Entries supplied section start
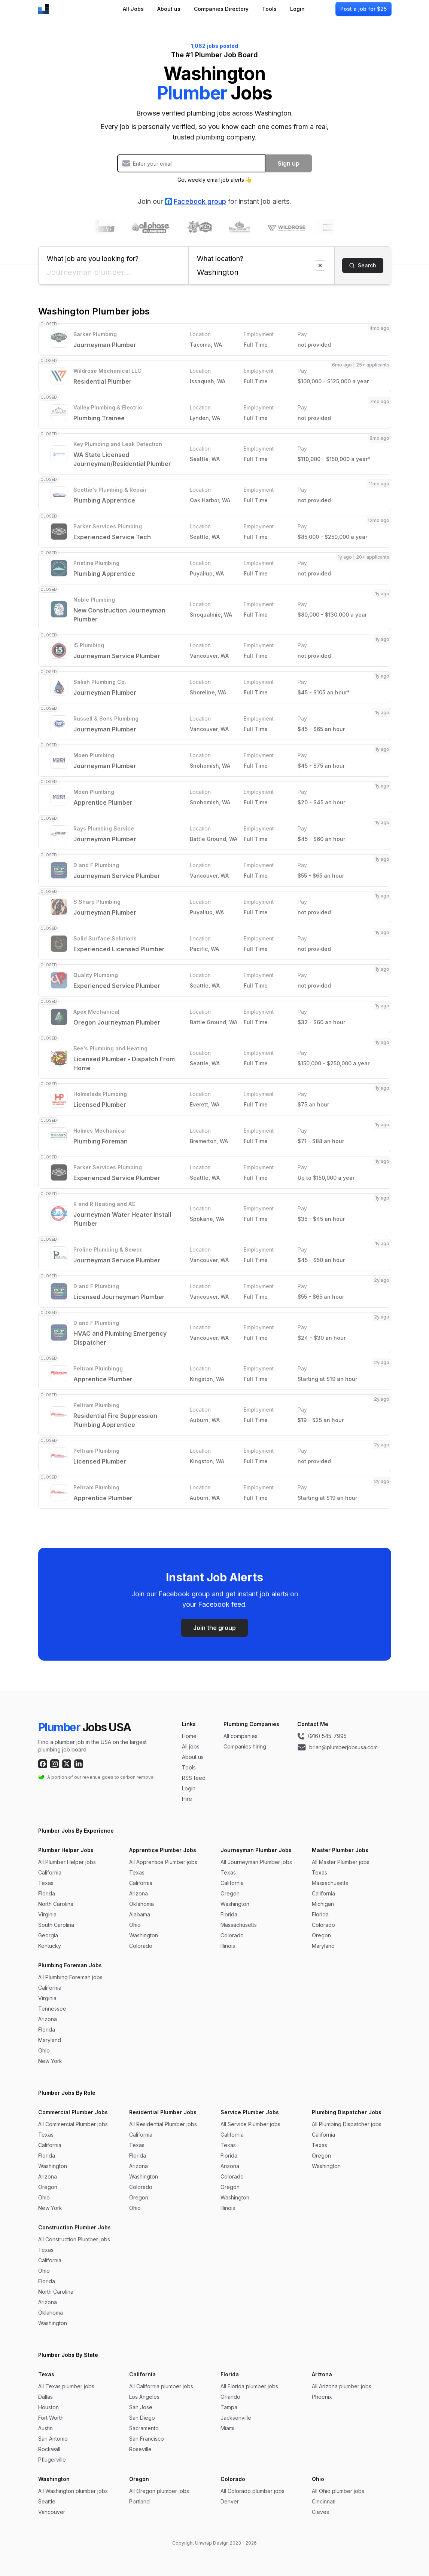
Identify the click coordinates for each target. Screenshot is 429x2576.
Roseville (140, 2449)
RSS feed (194, 1778)
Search (362, 265)
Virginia (47, 1914)
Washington (143, 1935)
Entries supplied section end
#### Action item:
Repeat the data exactly as given. Keep every picture out of the copy.

#### Answer space:
Identify the click coordinates for each target. Screenshot is 429x2576.
Roseville (140, 2449)
RSS feed (194, 1778)
Search (362, 265)
Virginia (47, 1914)
Washington (143, 1935)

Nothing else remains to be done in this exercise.